(Adds MSF, Syrian state TV displays purported rebel weapons, opposition denial)
* Soldiers find "chemical agents", TV shows grenades, oil drums
* Damascus hospitals say nerve gas attack killed 355 - MSF
* U.N. official seeking inspector access to attack site
* Activists say tissue samples being sent to U.N. inspectors
* U.S. repositions naval forces for possible military response
By Oliver Holmes
BEIRUT, Aug 24 (Reuters) - Syrian state television said soldiers found chemical weapons on Saturday in tunnels that had been used by rebels, deflecting blame for a nerve gas attack that killed hundreds this week and heightened Western calls for foreign intervention.
The United States said it was realigning naval forces in the Mediterranean to give President Barack Obama the option of attacking Syria, and a senior U.N. official arrived in Damascus to seek access for inspectors to the gas attack site.
Opposition accounts that between 500 and well over 1,000 civilians were killed by gas fired by pro-government forces, and video footage of victims' bodies, have stoked demands abroad for a robust, U.S.-led response after 2-1/2 years of international inaction on a conflict that has killed 100,000.
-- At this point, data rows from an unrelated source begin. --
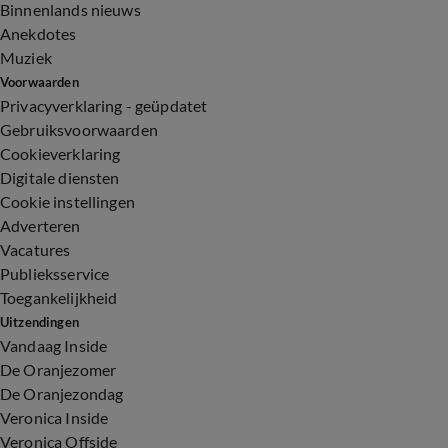
Binnenlands nieuws
Anekdotes
Muziek
Voorwaarden
Privacyverklaring - geüpdatet
Gebruiksvoorwaarden
Cookieverklaring
Digitale diensten
Cookie instellingen
Adverteren
Vacatures
Publieksservice
Toegankelijkheid
Uitzendingen
Vandaag Inside
De Oranjezomer
De Oranjezondag
Veronica Inside
Veronica Offside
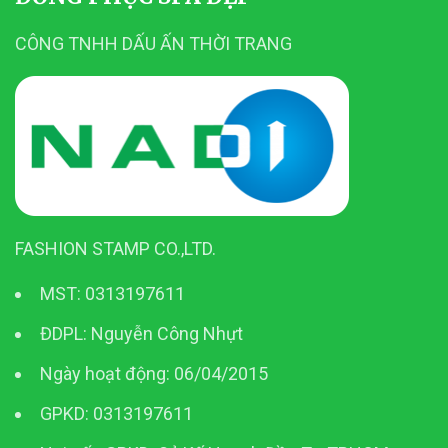
CÔNG TNHH DẤU ẤN THỜI TRANG
FASHION STAMP CO.,LTD.
MST: 0313197611
ĐDPL: Nguyễn Công Nhựt
Ngày hoạt động: 06/04/2015
GPKD: 0313197611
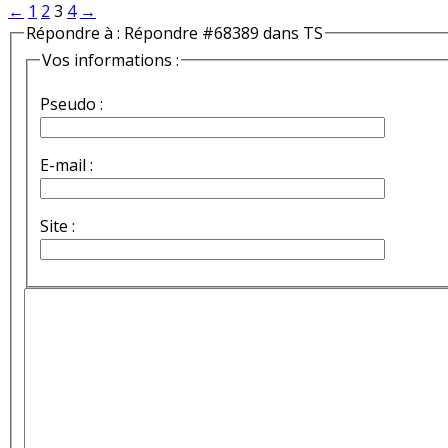
←
1
2
3
4
→
Répondre à : Répondre #68389 dans TS
Vos informations :
Pseudo :
E-mail :
Site :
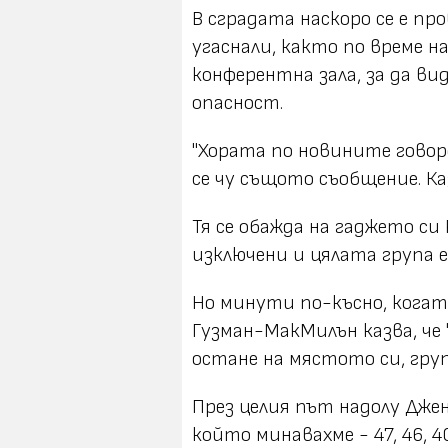
В сградата наскоро се е пр
угаснали, както по време на
конферентна зала, за да ви
опасност.
"Хората по новините говор
се чу същото съобщение. Ка
Тя се обажда на гаджето си
изключени и цялата група 
Но минути по-късно, когат
Гузман-МакМилън казва, че
остане на мястото си, гру
През целия път надолу Джен
който минавахме - 47, 46, 40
International medical humanitarian organisation Doctors Without Borders (MSF) said on Saturday that three hospitals it supports in Damascus reported receiving 3,600 people displaying neurotoxic symptoms within less than three hours on Wednesday.
Of those patients, 355 died, and it had sent 7,000 vials of atropine, a nerve agent toxicity antidote, to the area, it said.
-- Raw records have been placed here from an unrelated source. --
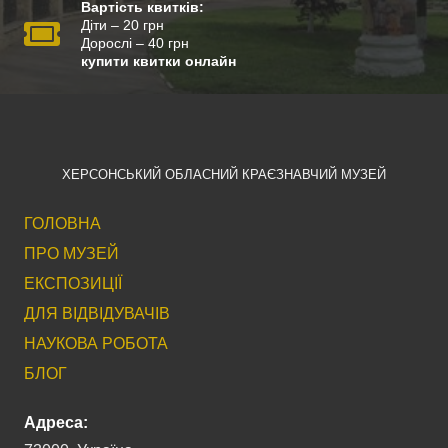
Вартість квитків:
Діти – 20 грн
Дорослі – 40 грн
купити квитки онлайн
ХЕРСОНСЬКИЙ ОБЛАСНИЙ КРАЄЗНАВЧИЙ МУЗЕЙ
ГОЛОВНА
ПРО МУЗЕЙ
ЕКСПОЗИЦІЇ
ДЛЯ ВІДВІДУВАЧІВ
НАУКОВА РОБОТА
БЛОГ
Адреса:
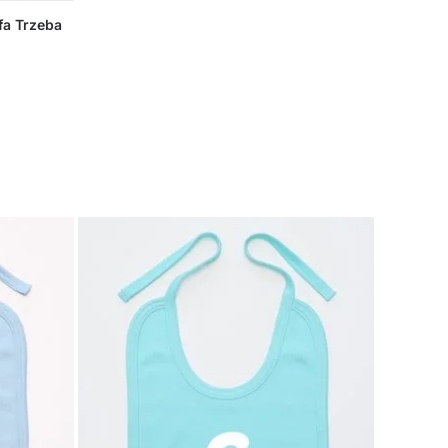
fa Trzeba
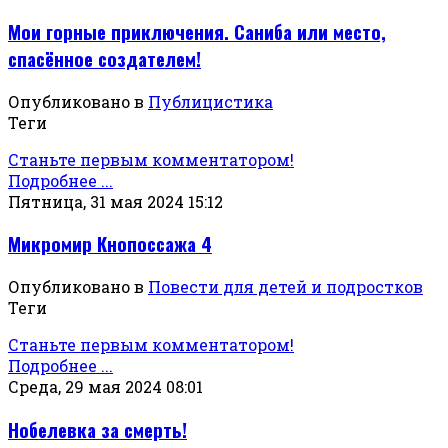
Мои горные приключения. Саниба или место,
спасённое создателем!
Опубликовано в
Публицистика
Теги
Станьте первым комментатором!
Подробнее ...
Пятница, 31 мая 2024 15:12
Микромир Кнопоссажа 4
Опубликовано в
Повести для детей и подростков
Теги
Станьте первым комментатором!
Подробнее ...
Среда, 29 мая 2024 08:01
Нобелевка за смерть!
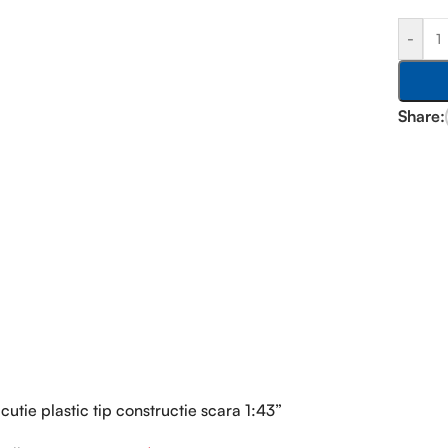
-
Share:
cutie plastic tip constructie scara 1:43”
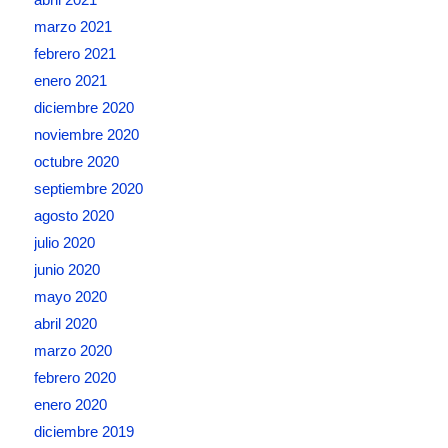
marzo 2021
febrero 2021
enero 2021
diciembre 2020
noviembre 2020
octubre 2020
septiembre 2020
agosto 2020
julio 2020
junio 2020
mayo 2020
abril 2020
marzo 2020
febrero 2020
enero 2020
diciembre 2019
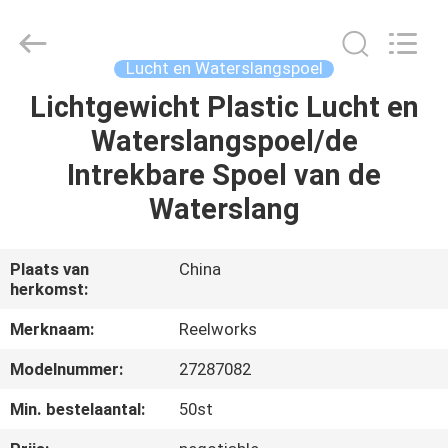
Intradin（Shanghai）
Machinery
Co
Ltd.
All
Lucht en Waterslangspoel
Rights
Reserved.
Lichtgewicht Plastic Lucht en
HUIS
Waterslangspoel/de
PRODUCTEN
Intrekbare Spoel van de
Waterslang
VIDEOS
Plaats van
China
herkomst:
OVER
ONS
Merknaam:
Reelworks
Modelnummer:
27287082
FABRIEKSRONDLEIDING
Min. bestelaantal:
50st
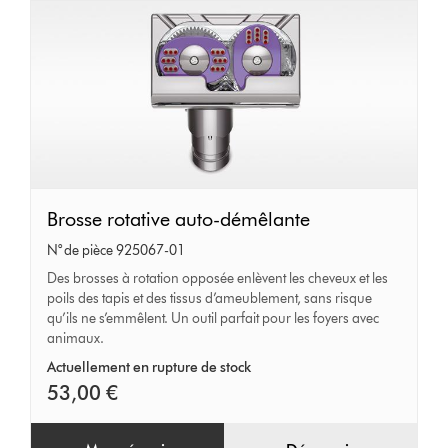
Brosse
Brosse rotative auto-démêlante
rotative
N° de pièce 925067-01
auto-
Des brosses à rotation opposée enlèvent les cheveux et les
poils des tapis et des tissus d’ameublement, sans risque
démêlante
qu’ils ne s’emmêlent. Un outil parfait pour les foyers avec
animaux.
Actuellement en rupture de stock
53,00 €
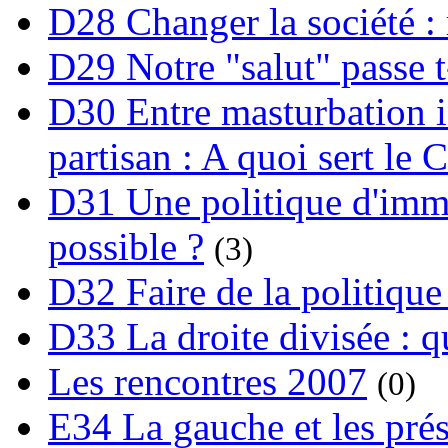
D28 Changer la société : 
D29 Notre "salut" passe t-
D30 Entre masturbation i
partisan : A quoi sert le 
D31 Une politique d'immi
possible ?
(3)
D32 Faire de la politique
D33 La droite divisée : qu
Les rencontres 2007
(0)
E34 La gauche et les prési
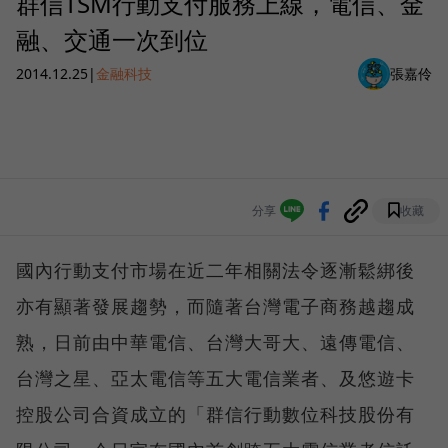
群信TSM行動支付服務上線，電信、金
融、交通一次到位
2014.12.25
|
金融科技
張嘉伶
分享
收藏
國內行動支付市場在近二年相關法令逐漸鬆綁後
亦有顯著發展趨勢，而隨著台灣電子商務越趨成
熟，日前由中華電信、台灣大哥大、遠傳電信、
台灣之星、亞太電信等五大電信業者、及悠遊卡
控股公司合資成立的「群信行動數位科技股份有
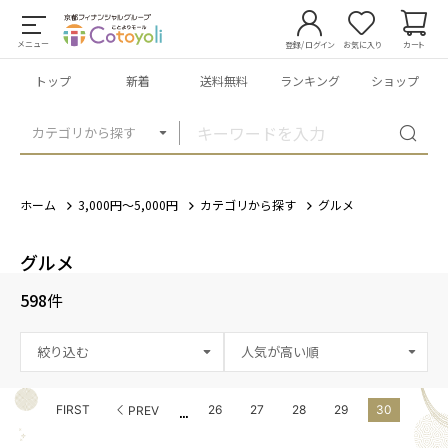
メニュー
登録/ログイン
お気に入り
カート
トップ
新着
送料無料
ランキング
ショップ
カテゴリから探す
ホーム
3,000円～5,000円
カテゴリから探す
グルメ
グルメ
598
件
絞り込む
...
FIRST
26
27
28
29
30
PREV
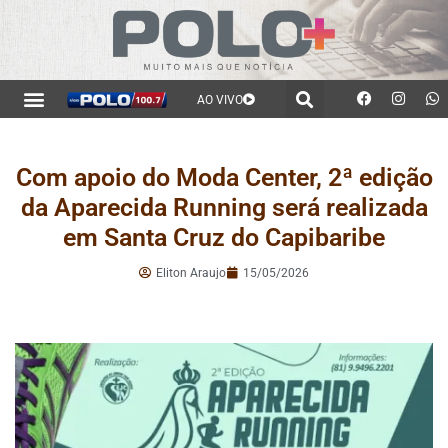
AO VIVO
Com apoio do Moda Center, 2ª edição
da Aparecida Running será realizada
em Santa Cruz do Capibaribe
Eliton Araujo
15/05/2026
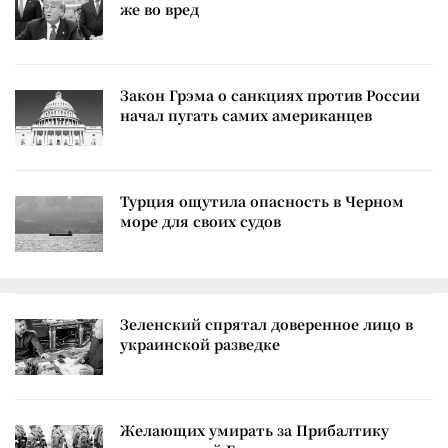
же во вред
Закон Грэма о санкциях против России
начал пугать самих американцев
Турция ощутила опасность в Черном
море для своих судов
Зеленский спрятал доверенное лицо в
украинской разведке
Желающих умирать за Прибалтику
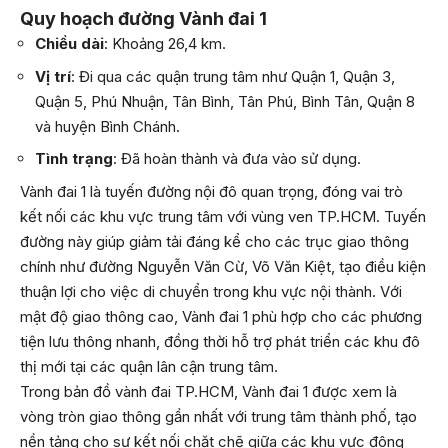
Quy hoạch đường Vành đai 1
Chiều dài
: Khoảng 26,4 km.
Vị trí
: Đi qua các quận trung tâm như Quận 1, Quận 3,
Quận 5, Phú Nhuận, Tân Bình, Tân Phú, Bình Tân, Quận 8
và huyện Bình Chánh.
Tình trạng
: Đã hoàn thành và đưa vào sử dụng.
Vành đai 1 là tuyến đường nội đô quan trọng, đóng vai trò
kết nối các khu vực trung tâm với vùng ven TP.HCM. Tuyến
đường này giúp giảm tải đáng kể cho các trục giao thông
chính như đường Nguyễn Văn Cừ, Võ Văn Kiệt, tạo điều kiện
thuận lợi cho việc di chuyển trong khu vực nội thành. Với
mật độ giao thông cao, Vành đai 1 phù hợp cho các phương
tiện lưu thông nhanh, đồng thời hỗ trợ phát triển các khu đô
thị mới tại các quận lân cận trung tâm.
Trong bản đồ vành đai TP.HCM, Vành đai 1 được xem là
vòng tròn giao thông gần nhất với trung tâm thành phố, tạo
nền tảng cho sự kết nối chặt chẽ giữa các khu vực đông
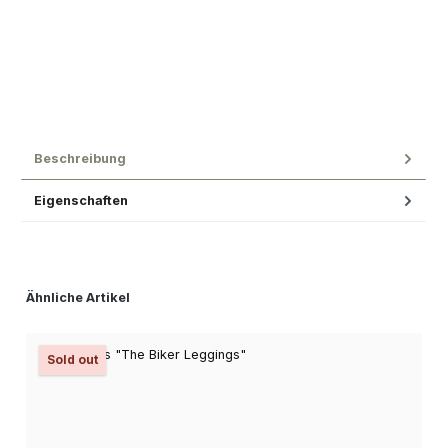
Beschreibung
Eigenschaften
Produktgalerie überspringen
Ähnliche Artikel
Sold out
In an attempt to strengthen government denials, state news agency SANA said soldiers "suffered from cases of suffocation" when rebels used chemical weapons against them in the Damascus suburb of Jobar.
It said clashes were still raging in the area but that the army had advanced and found "chemical agents" in rebel tunnels.
State television said rebels used poison gas "as a last resort" after government forces made "big gains" in Jobar.
But footage did not appear to show evidence of chemical weapons. It showed five blue and green plastic drums, normally used to transport oil, lined against a wall in a room, as well as several rusty mortar bombs and grenades.
Next to them were several rolls of tape, rope and some gas canisters, normally used for domestic ovens. Gas masks were seen near some vials labelled "atropine".
The presenter said that these images were proof that the rebels had used chemical weapons but did not say which of the items contained them.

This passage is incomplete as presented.